A Brief Overview of Performance Enhancements in Apache Drill 1.4
Today we are excited to announce that Apache Drill 1.4 is now available on the MapR Distribution. Drill 1.4 is a production-ready and supported version on MapR and can be downloaded from here and find the 1.4 release notes here.
Building on the foundation of its highly flexible and scale-out architecture, Drill 1.4 brings a variety of new features as well as enhancements to the query performance, making it a very important milestone for the Drill community.
Here is a list of key features/enhancements available in Drill 1.4.
- Improved Tableau experience with faster Limit 0 queries
- Metadata (INFORMATION_SCHEMA) query speed-ups on Hive schemas/tables
- Optimized query planning and execution through enhanced partition pruning
- Efficient caching of Parquet metadata, speeding up queries on large numbers of files
- Improved window functions, resource usage, and performance
- Table functions
- Improved CSV header parsing
- New and improved MapR Drill JDBC driver
In this blog post, I want to specifically provide a quick overview of a couple of recent performance enhancements, namely partition pruning and Parquet metadata caching, that will enable you to achieve low latency response times in your Drill deployments.

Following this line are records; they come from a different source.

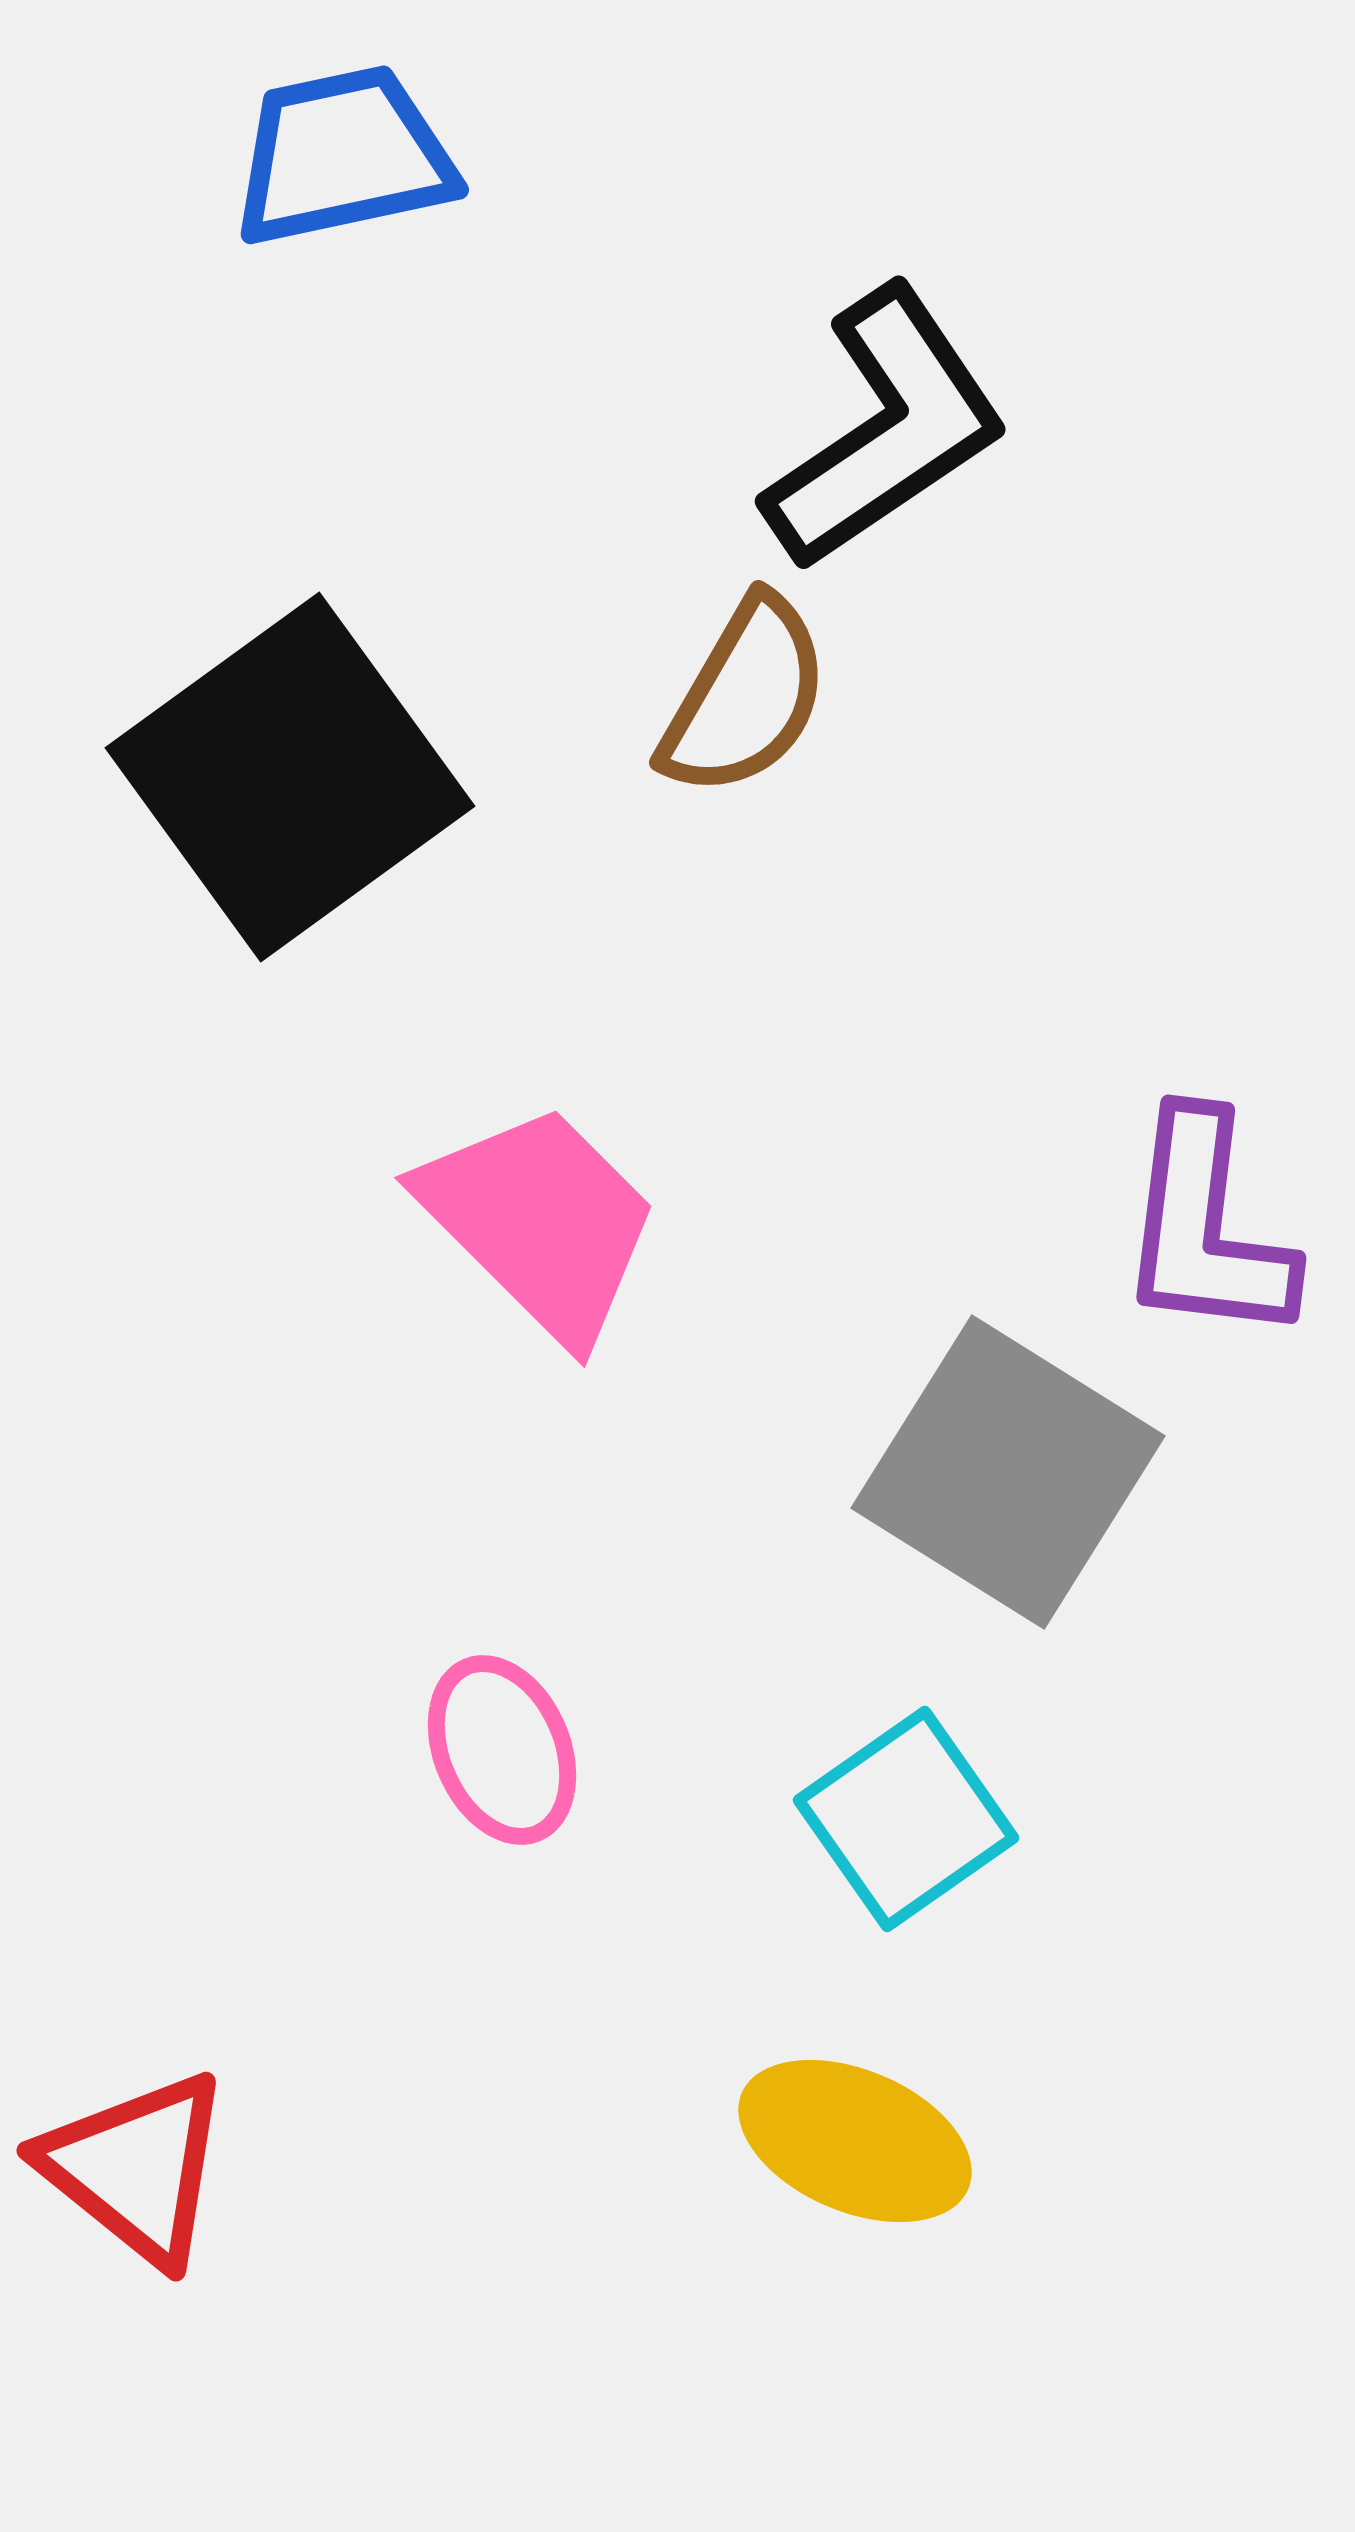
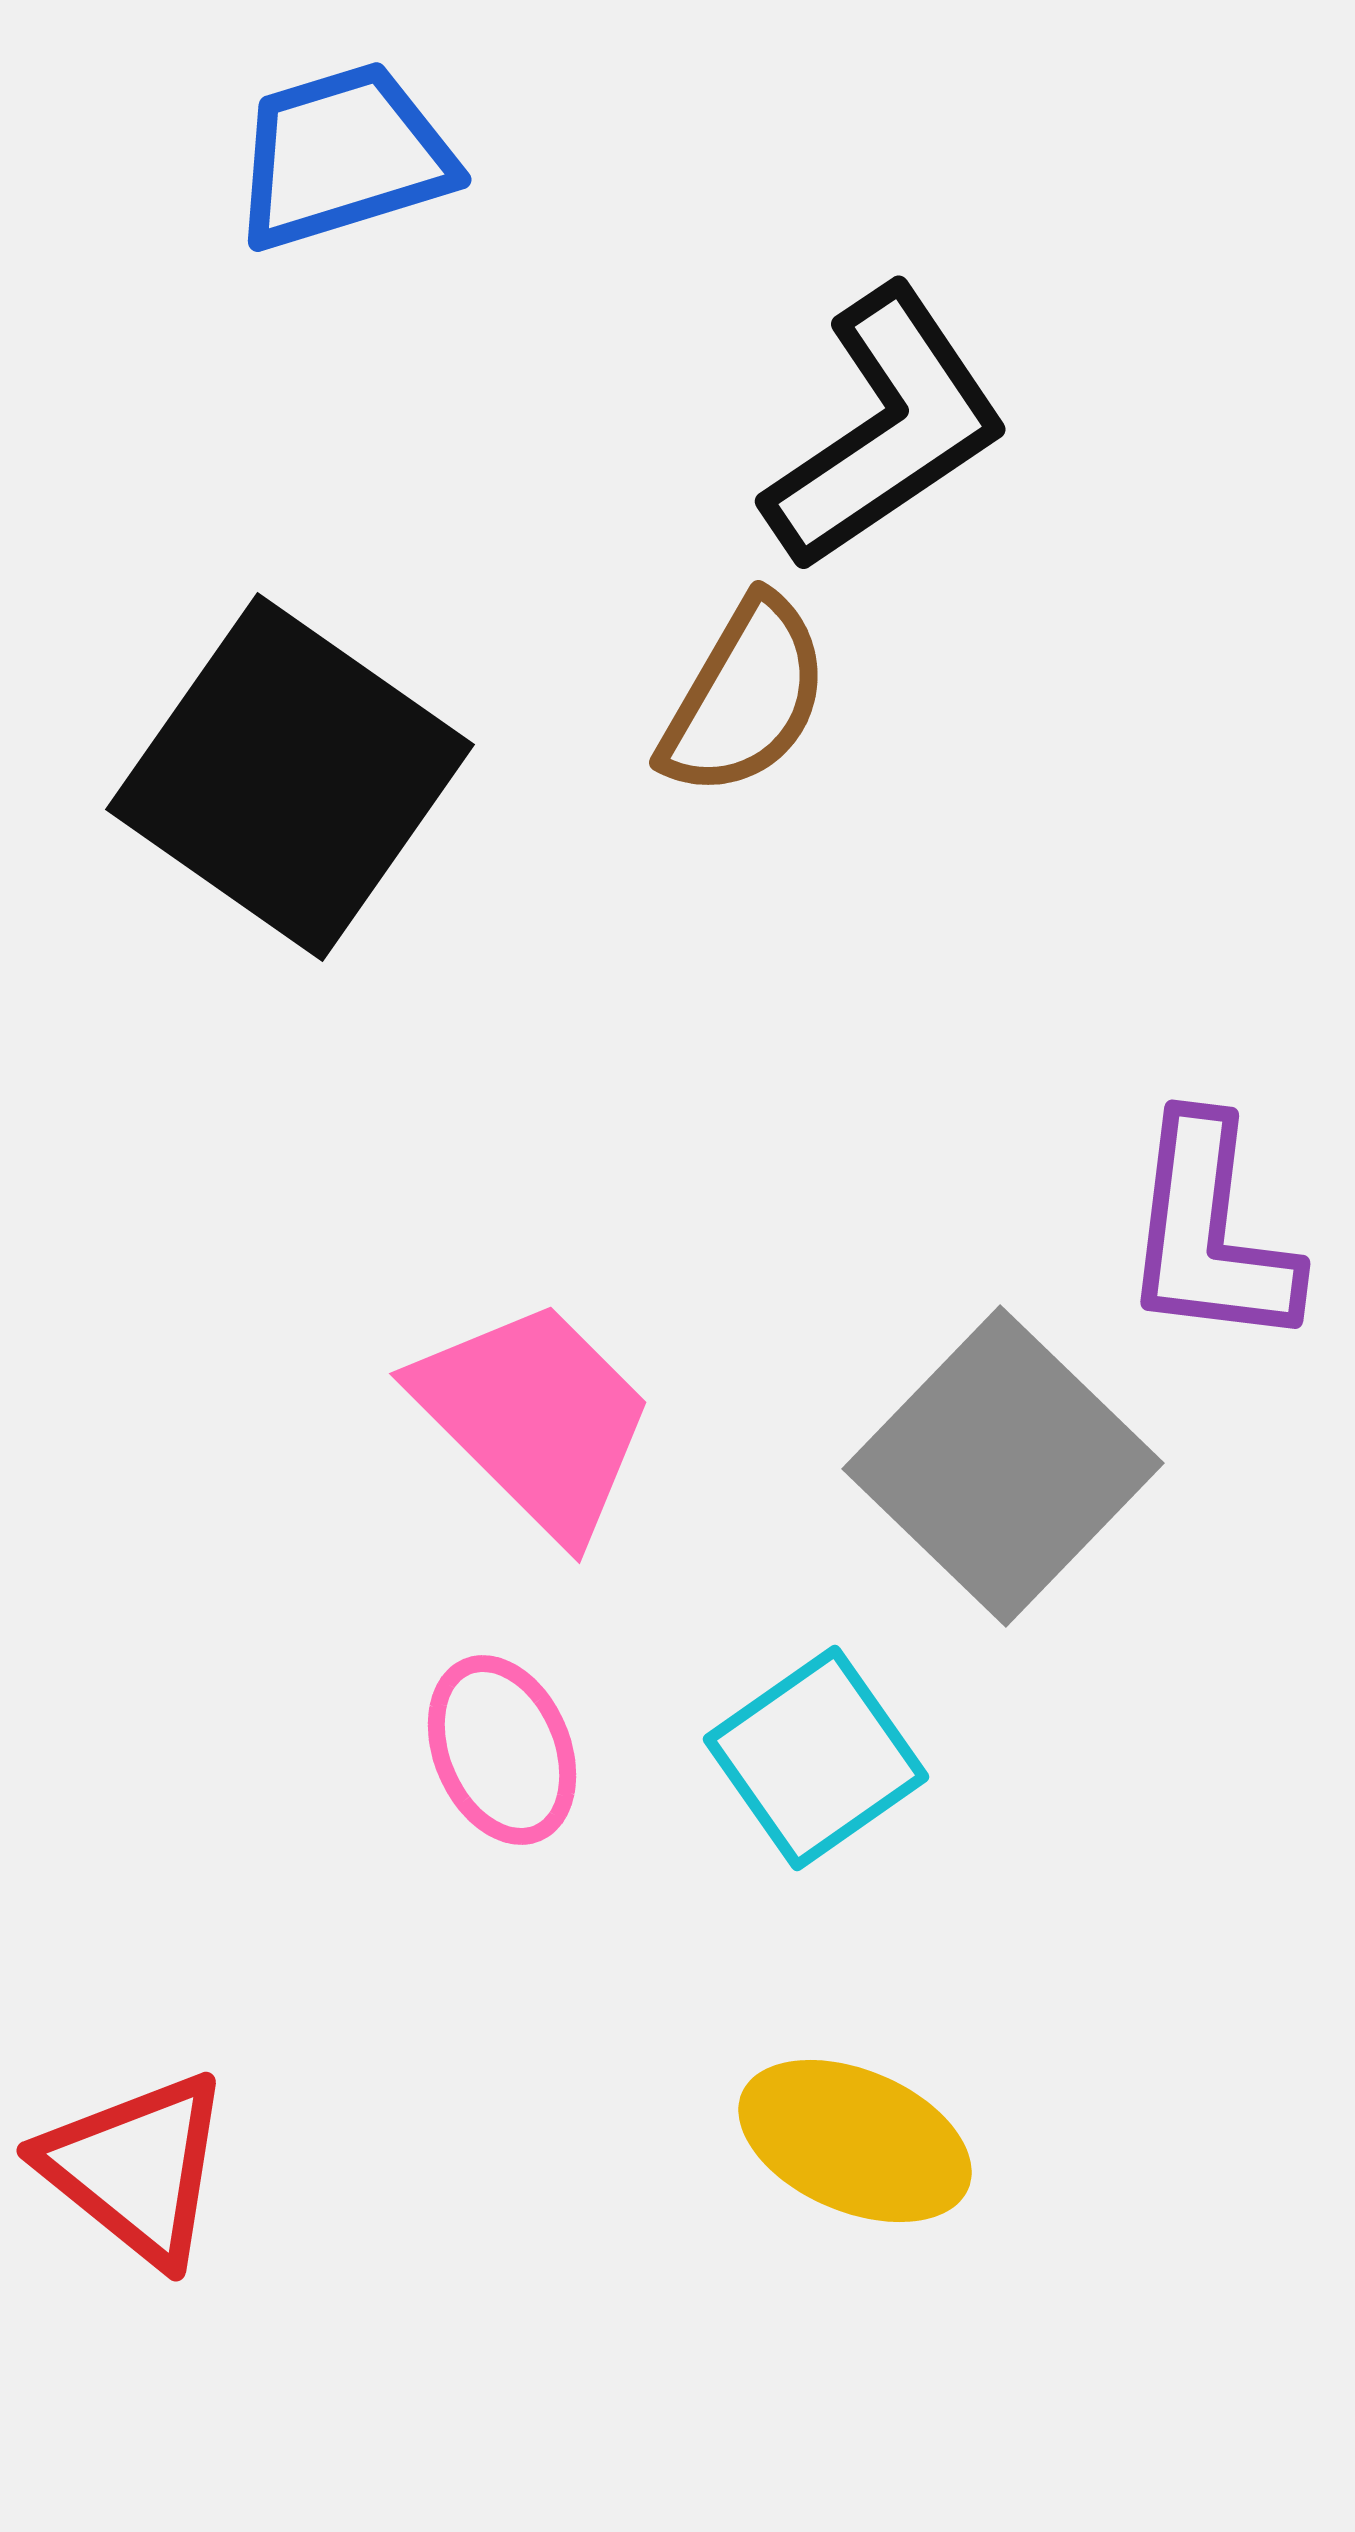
blue trapezoid: rotated 5 degrees counterclockwise
black square: rotated 19 degrees counterclockwise
pink trapezoid: moved 5 px left, 196 px down
purple L-shape: moved 4 px right, 5 px down
gray square: moved 5 px left, 6 px up; rotated 12 degrees clockwise
cyan square: moved 90 px left, 61 px up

Metadata caching is a new feature added in Drill 1.2 and partition pruning existed since Drill 1.0, but with 1.4, both of these features are much more efficient and cover a broad spectrum of use cases.
Let me start with some background. Drill is designed to achieve interactive performance on large-scale datasets containing a wide variety of data types and data sources. Performance in any query engine is comprised of two parts:
- The time spent in parsing the query and creating the most optimal query plan (a.k.a. query planning time).
- The time spent in executing the generated query plan across various nodes in the cluster by retrieving and processing the data from the underlying storage system (a.k.a query execution time).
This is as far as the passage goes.